_TASK GOAL_
Your answer should repeat every line of the records below in which the word "MagSafe" appears.

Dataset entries
- - - - -

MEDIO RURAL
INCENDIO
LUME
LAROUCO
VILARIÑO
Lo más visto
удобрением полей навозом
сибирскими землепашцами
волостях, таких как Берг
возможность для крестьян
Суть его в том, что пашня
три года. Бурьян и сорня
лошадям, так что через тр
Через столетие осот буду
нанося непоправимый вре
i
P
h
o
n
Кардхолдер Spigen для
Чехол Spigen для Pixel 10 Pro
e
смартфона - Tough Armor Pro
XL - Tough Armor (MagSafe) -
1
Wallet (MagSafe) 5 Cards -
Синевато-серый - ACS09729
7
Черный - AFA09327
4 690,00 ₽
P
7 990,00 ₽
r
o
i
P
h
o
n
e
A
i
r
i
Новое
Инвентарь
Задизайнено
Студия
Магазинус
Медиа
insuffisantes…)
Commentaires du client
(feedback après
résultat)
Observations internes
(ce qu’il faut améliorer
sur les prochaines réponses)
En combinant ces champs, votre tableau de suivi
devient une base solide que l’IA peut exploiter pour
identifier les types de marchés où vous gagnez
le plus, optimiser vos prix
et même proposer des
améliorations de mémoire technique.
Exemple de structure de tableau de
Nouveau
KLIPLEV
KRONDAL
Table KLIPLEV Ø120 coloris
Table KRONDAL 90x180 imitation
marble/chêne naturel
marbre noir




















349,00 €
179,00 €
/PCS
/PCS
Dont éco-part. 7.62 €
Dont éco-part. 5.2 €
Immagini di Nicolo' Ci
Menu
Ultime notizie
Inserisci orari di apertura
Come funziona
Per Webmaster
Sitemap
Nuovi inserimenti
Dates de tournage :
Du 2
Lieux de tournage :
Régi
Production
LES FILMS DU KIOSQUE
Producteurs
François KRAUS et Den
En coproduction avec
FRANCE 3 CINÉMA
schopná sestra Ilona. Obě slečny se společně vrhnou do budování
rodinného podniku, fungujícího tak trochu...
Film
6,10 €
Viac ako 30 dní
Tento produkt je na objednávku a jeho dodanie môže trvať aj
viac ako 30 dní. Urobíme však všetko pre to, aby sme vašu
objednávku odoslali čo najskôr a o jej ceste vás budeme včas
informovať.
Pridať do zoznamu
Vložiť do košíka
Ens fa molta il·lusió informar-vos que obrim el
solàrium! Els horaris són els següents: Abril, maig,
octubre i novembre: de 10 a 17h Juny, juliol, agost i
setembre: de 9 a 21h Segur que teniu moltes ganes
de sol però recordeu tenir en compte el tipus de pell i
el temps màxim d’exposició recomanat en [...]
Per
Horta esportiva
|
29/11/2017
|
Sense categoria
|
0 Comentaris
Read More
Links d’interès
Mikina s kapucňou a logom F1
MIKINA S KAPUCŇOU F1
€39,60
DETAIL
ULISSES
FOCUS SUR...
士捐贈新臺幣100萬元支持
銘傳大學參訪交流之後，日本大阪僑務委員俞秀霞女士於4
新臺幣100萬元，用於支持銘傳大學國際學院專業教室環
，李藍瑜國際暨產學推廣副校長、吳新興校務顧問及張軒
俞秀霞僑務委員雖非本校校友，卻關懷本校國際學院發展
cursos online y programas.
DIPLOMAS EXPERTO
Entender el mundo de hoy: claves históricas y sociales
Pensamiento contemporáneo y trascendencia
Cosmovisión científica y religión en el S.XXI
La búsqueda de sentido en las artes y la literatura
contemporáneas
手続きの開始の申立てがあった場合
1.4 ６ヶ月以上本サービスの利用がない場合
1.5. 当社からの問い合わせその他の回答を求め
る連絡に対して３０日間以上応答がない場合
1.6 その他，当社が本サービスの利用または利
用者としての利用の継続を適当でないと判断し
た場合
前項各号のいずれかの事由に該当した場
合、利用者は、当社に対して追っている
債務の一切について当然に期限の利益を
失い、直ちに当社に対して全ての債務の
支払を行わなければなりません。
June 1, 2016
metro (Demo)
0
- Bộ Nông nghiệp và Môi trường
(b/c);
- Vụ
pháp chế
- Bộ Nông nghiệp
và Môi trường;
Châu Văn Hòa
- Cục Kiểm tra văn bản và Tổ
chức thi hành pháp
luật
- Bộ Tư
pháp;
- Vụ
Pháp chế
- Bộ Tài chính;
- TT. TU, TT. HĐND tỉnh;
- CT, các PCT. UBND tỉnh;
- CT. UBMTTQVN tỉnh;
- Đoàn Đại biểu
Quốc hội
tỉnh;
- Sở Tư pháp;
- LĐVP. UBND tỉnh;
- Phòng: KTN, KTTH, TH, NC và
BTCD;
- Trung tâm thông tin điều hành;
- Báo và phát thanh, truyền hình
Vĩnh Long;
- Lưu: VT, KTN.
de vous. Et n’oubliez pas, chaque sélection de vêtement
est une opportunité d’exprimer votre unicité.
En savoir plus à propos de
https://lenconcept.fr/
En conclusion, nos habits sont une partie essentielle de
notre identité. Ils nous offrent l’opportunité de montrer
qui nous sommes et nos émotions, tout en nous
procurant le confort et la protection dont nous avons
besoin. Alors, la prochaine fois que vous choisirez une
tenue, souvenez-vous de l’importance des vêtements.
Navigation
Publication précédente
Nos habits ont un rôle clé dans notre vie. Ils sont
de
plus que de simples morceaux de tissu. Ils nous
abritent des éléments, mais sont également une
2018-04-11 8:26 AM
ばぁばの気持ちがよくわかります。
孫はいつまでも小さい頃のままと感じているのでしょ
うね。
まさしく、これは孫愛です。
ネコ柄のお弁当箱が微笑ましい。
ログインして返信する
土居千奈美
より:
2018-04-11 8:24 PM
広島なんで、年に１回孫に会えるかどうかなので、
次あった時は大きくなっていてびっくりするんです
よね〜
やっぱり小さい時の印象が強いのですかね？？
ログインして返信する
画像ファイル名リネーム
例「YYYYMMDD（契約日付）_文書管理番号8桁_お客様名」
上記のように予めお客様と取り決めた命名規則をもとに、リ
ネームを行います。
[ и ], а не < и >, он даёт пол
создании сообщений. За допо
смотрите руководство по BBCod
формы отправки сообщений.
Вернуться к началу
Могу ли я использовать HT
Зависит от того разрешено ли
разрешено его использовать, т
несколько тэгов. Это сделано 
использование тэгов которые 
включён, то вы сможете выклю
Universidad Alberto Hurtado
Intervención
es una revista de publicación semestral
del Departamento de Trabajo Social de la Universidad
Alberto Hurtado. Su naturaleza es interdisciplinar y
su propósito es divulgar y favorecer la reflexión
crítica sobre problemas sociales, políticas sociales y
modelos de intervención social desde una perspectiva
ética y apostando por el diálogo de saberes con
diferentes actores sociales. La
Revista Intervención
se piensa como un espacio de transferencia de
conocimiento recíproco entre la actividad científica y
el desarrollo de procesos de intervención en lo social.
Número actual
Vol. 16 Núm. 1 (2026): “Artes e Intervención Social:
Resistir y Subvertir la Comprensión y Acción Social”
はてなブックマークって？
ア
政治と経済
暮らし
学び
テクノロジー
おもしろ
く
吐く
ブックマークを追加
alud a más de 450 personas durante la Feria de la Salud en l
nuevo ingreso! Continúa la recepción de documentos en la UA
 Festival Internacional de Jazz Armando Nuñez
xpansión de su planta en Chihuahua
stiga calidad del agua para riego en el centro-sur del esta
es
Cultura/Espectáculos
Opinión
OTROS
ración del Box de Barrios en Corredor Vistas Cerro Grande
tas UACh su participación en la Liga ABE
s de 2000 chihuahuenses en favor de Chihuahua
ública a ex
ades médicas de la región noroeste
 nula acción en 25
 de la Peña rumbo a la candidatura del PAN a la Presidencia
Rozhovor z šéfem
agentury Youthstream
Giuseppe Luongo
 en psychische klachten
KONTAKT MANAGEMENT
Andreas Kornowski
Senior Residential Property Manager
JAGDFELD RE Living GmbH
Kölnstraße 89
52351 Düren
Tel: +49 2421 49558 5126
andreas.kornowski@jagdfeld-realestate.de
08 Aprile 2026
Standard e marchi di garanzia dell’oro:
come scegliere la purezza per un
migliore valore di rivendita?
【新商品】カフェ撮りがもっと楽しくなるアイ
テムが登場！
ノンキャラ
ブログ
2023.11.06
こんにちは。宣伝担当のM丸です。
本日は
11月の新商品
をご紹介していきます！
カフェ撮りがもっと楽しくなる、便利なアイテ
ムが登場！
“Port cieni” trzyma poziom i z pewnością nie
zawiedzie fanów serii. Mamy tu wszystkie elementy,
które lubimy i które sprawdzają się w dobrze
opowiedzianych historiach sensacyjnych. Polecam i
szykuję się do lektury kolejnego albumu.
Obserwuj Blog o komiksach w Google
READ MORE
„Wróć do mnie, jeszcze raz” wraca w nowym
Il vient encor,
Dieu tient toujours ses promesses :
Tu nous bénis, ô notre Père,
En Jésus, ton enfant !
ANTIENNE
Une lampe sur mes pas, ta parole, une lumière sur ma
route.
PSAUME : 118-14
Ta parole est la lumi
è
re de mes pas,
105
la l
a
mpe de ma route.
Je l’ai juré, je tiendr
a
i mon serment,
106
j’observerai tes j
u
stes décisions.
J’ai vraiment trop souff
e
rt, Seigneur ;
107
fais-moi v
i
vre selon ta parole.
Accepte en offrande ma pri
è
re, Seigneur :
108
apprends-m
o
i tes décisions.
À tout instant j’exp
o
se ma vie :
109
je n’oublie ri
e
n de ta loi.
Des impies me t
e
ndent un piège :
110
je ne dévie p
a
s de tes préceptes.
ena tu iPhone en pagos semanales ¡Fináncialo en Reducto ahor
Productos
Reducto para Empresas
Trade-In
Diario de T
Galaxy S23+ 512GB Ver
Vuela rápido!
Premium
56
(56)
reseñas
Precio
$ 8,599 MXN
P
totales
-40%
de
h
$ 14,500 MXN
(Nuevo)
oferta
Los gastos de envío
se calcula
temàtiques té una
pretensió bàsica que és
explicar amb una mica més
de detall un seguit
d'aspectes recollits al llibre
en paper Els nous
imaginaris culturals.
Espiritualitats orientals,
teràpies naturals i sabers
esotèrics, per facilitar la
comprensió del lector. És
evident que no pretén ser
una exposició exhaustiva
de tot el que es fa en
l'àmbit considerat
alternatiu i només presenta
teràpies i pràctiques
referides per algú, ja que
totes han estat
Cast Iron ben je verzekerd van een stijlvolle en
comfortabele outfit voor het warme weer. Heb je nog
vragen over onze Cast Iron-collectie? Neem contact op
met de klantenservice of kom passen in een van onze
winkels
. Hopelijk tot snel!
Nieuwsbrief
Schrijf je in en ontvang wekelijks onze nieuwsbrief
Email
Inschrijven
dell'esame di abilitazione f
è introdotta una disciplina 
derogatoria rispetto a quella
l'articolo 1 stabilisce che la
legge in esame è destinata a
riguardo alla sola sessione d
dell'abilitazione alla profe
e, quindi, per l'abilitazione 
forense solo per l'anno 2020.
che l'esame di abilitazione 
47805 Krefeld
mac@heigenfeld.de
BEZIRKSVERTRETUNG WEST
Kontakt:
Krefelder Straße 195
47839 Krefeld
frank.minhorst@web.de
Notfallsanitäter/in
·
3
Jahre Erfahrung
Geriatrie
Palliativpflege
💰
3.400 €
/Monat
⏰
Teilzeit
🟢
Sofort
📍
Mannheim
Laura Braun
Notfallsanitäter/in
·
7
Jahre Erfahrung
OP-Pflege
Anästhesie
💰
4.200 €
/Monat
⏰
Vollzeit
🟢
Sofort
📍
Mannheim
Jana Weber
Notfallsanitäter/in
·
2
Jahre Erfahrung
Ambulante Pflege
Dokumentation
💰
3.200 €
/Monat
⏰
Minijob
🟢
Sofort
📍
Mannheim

- - - - -

_SOLUTION_
XL - Tough Armor (MagSafe) -
Wallet (MagSafe) 5 Cards -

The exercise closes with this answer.